Applying NMR to biological problems: an interview with Professor Arthur Palmer

Arthur Palmer, the Director of NMR Spectroscopy at the New York Structural Biology Center and Professor of Biochemistry and Molecular Biophysics at Columbia University, talks about his research into protein dynamics and how it applies to the biomedical field.

Please tell us a bit about your current areas of research.

My main research interest is in using NMR to study relaxation in proteins and other biological macromolecules. I developed this interest during my postdoc with Peter Wright at the Scripps Research Institute, and it has been the focus of the work in my lab for the entire 22 years I have been at Columbia.

Our current focus is on areas in protein folding, molecular recognition by proteins and also enzyme catalysis. NMR spin relaxation is one of the very powerful techniques in NMR for studying conformational dynamics in proteins or chemical kinetic processes.

Can you share some recent results of your research?

I’ll tell you about two studies we’ve completed recently that illustrate how we apply NMR to biological problems.

In the first study, Dr. Ying Li, a postdoc in the group, used NMR relaxation to study the mechanism of dimerization of E-cadherin, a protein that’s critical in forming adhesion between cells in multicellular organisms. Her work was able to demonstrate that a hypothesized X-dimer was an important intermediate in the dimerization process, and that this dimer was important in setting the appropriate time scale for the biological function of the molecule.

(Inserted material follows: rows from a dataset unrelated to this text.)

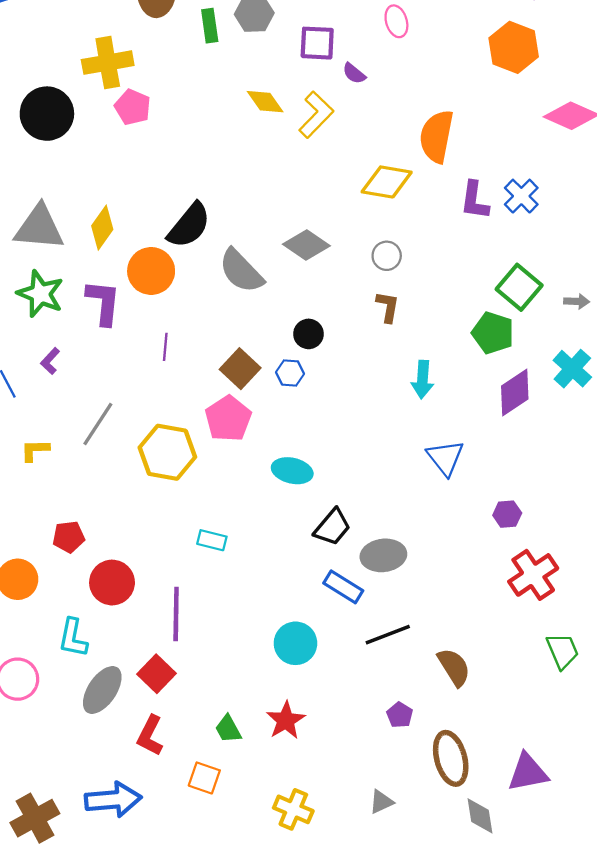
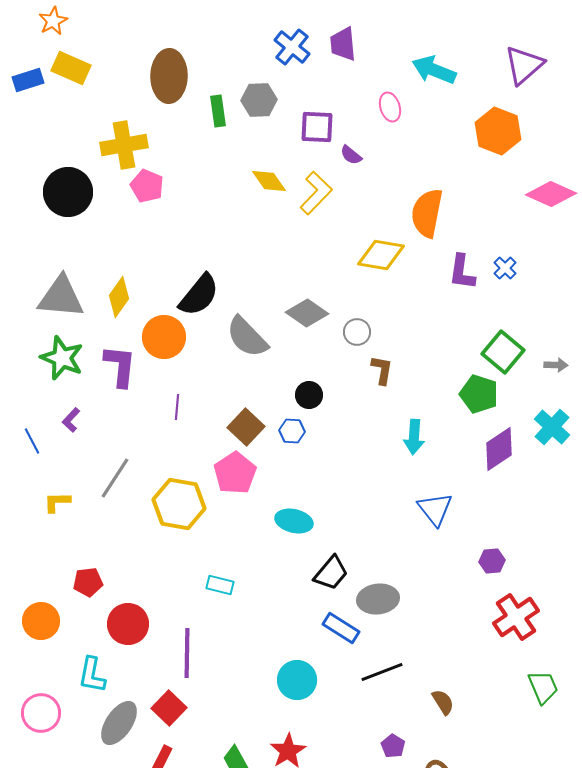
blue cross: (521, 196) -> (505, 268), size x0.7
gray circle: (387, 256) -> (357, 332), moved
brown semicircle: (454, 667) -> (443, 702), size x0.7

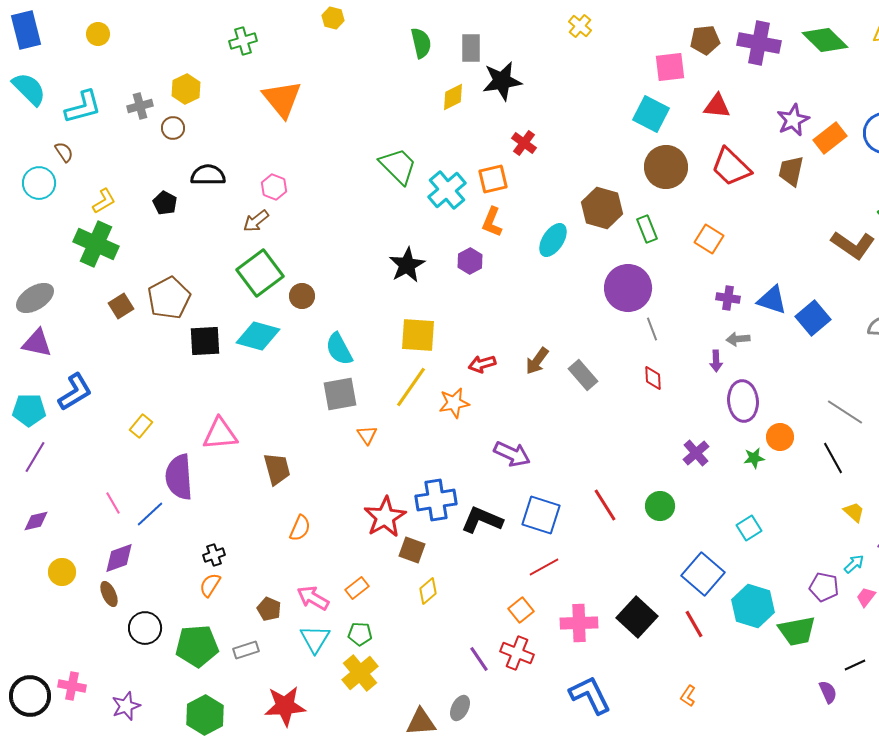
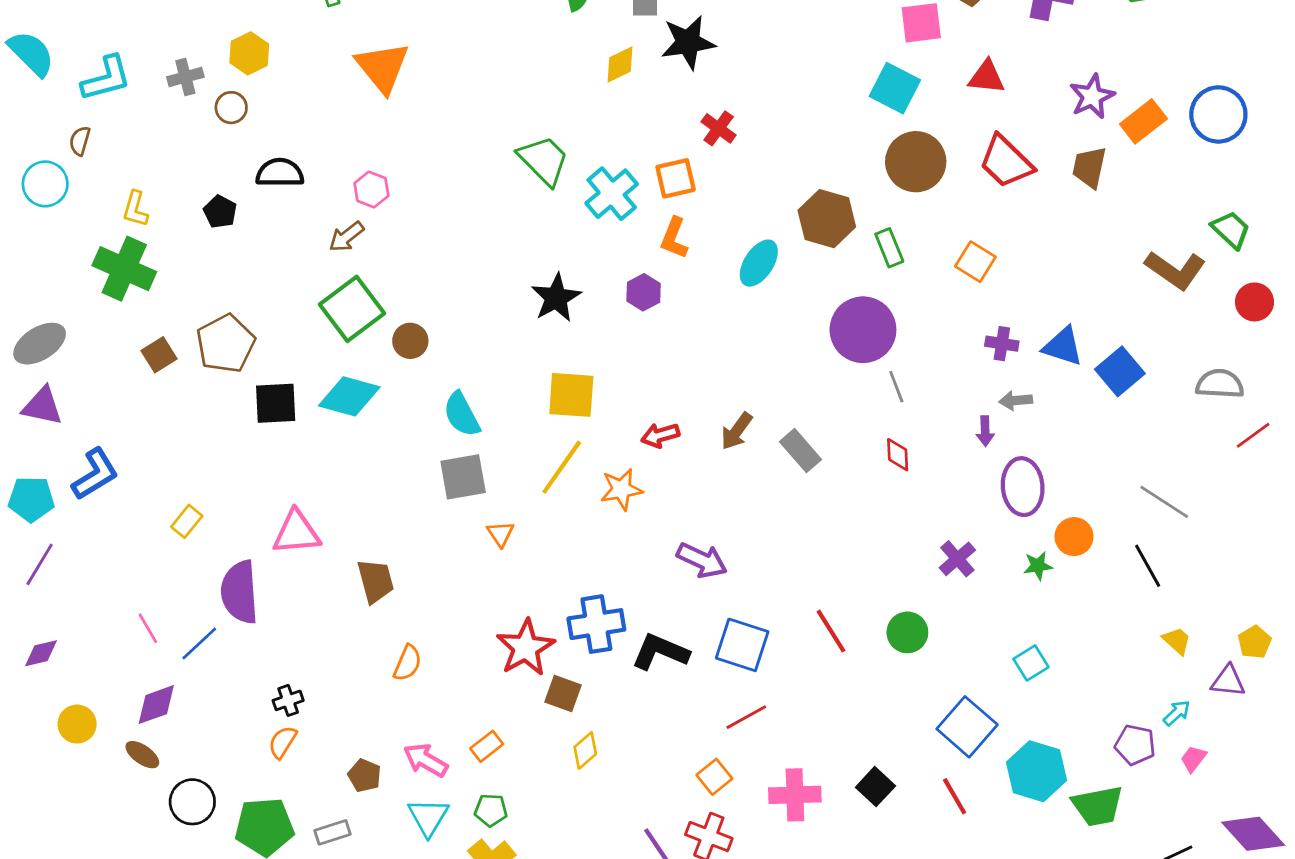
brown semicircle: (64, 152) -> (80, 141), turned -130
yellow L-shape: (104, 201) -> (135, 209), turned 136
brown ellipse: (109, 594) -> (142, 755), turned -30
black square: (637, 617) -> (875, 787), size x0.7

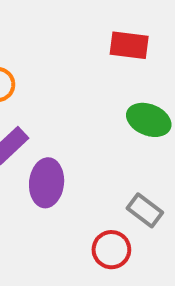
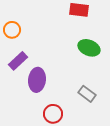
red circle: (111, 250) -> (53, 114), moved

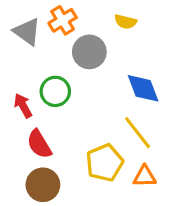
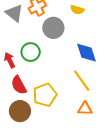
yellow pentagon: (105, 163) -> (45, 95), moved

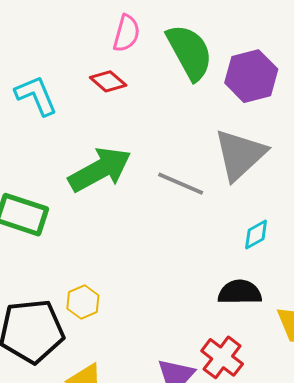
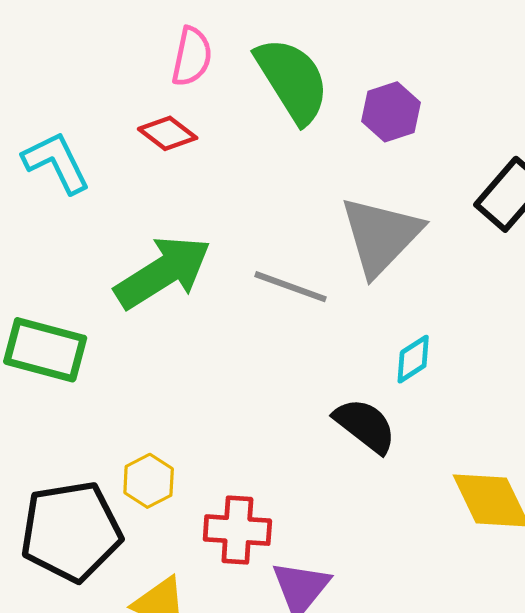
purple hexagon: (251, 76) -> (391, 112), size x0.7
black semicircle: (240, 292) -> (365, 425), moved, turned 42
red cross: (222, 357) -> (237, 530), moved, turned -30

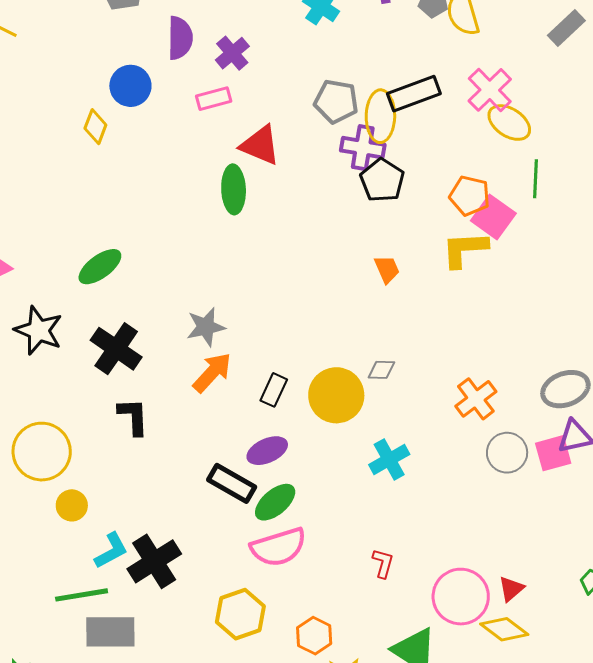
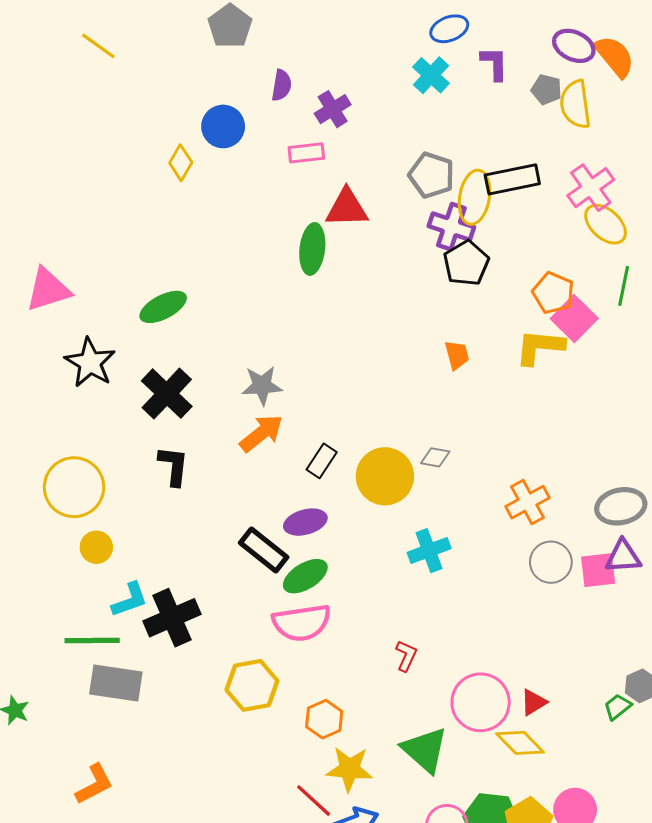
purple semicircle: (180, 38) -> (281, 85), size x0.7
red triangle: (260, 145) -> (347, 208), turned -33

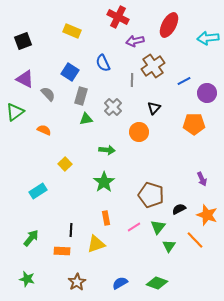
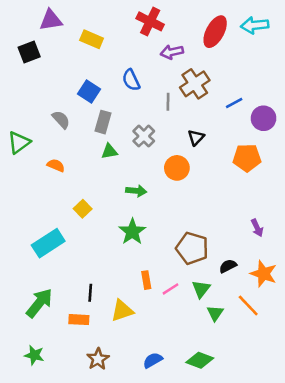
cyan arrow: (208, 38) -> (255, 25), moved
purple triangle: (25, 79) -> (51, 20), moved, turned -36
cyan rectangle: (38, 191) -> (48, 243), size x1.4
orange rectangle: (106, 218) -> (146, 280), moved
green arrow: (31, 238) -> (39, 303), size x1.4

In a second project, Dr. Michelle Gill, another postdoc in the group, collaborated with John Hunt and his student, Burçe Ergel, to study the enzymatic mechanism of AlkB, again using NMR spectroscopy, primarily spin relaxation, in conjunction with fluorescence experiments that Dr. Hunt’s group performed. The combination showed that a set of conformational dynamic changes in the protein control the multistep pathway that the enzyme has to take in order to carry out its biological function.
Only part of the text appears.